Top of DATA UNDER STUDY

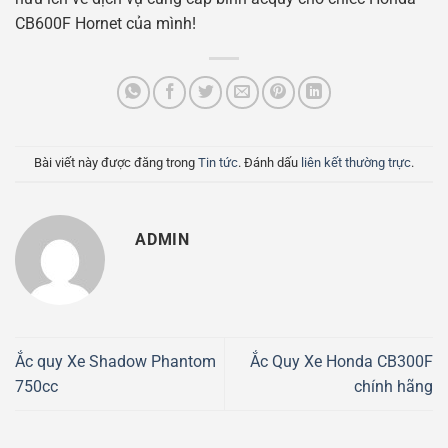
CB600F Hornet của mình!
Bài viết này được đăng trong
Tin tức
. Đánh dấu
liên kết thường trực
.
ADMIN
Ắc quy Xe Shadow Phantom
Ắc Quy Xe Honda CB300F
750cc
chính hãng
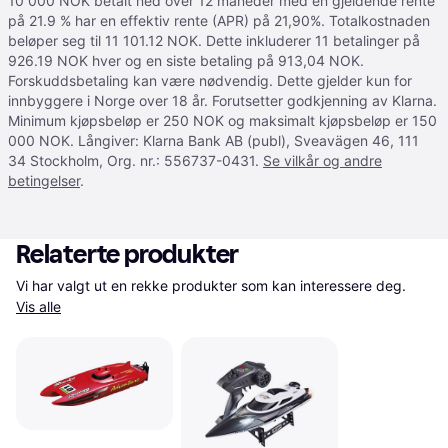
10 000 NOK betalt ned over 12 måneder med en gjeldende rente
på 21.9 % har en effektiv rente (APR) på 21,90%. Totalkostnaden
beløper seg til 11 101.12 NOK. Dette inkluderer 11 betalinger på
926.19 NOK hver og en siste betaling på 913,04 NOK.
Forskuddsbetaling kan være nødvendig. Dette gjelder kun for
innbyggere i Norge over 18 år. Forutsetter godkjenning av Klarna.
Minimum kjøpsbeløp er 250 NOK og maksimalt kjøpsbeløp er 150
000 NOK. Långiver: Klarna Bank AB (publ), Sveavägen 46, 111
34 Stockholm, Org. nr.: 556737-0431.
Se vilkår og andre
betingelser
.
Relaterte produkter
Vi har valgt ut en rekke produkter som kan interessere deg. 
Vis alle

Bottom of DATA UNDER STUDY

> **WORK ORDER**:
Each record above needs to be transcribed word for word, with its pictures omitted.

> **RESULT OF THE TASK**:
CB600F Hornet của mình!
Bài viết này được đăng trong
Tin tức
. Đánh dấu
liên kết thường trực
.
ADMIN
Ắc quy Xe Shadow Phantom
Ắc Quy Xe Honda CB300F
750cc
chính hãng
10 000 NOK betalt ned over 12 måneder med en gjeldende rente
på 21.9 % har en effektiv rente (APR) på 21,90%. Totalkostnaden
beløper seg til 11 101.12 NOK. Dette inkluderer 11 betalinger på
926.19 NOK hver og en siste betaling på 913,04 NOK.
Forskuddsbetaling kan være nødvendig. Dette gjelder kun for
innbyggere i Norge over 18 år. Forutsetter godkjenning av Klarna.
Minimum kjøpsbeløp er 250 NOK og maksimalt kjøpsbeløp er 150
000 NOK. Långiver: Klarna Bank AB (publ), Sveavägen 46, 111
34 Stockholm, Org. nr.: 556737-0431.
Se vilkår og andre
betingelser
.
Relaterte produkter
Vi har valgt ut en rekke produkter som kan interessere deg. 
Vis alle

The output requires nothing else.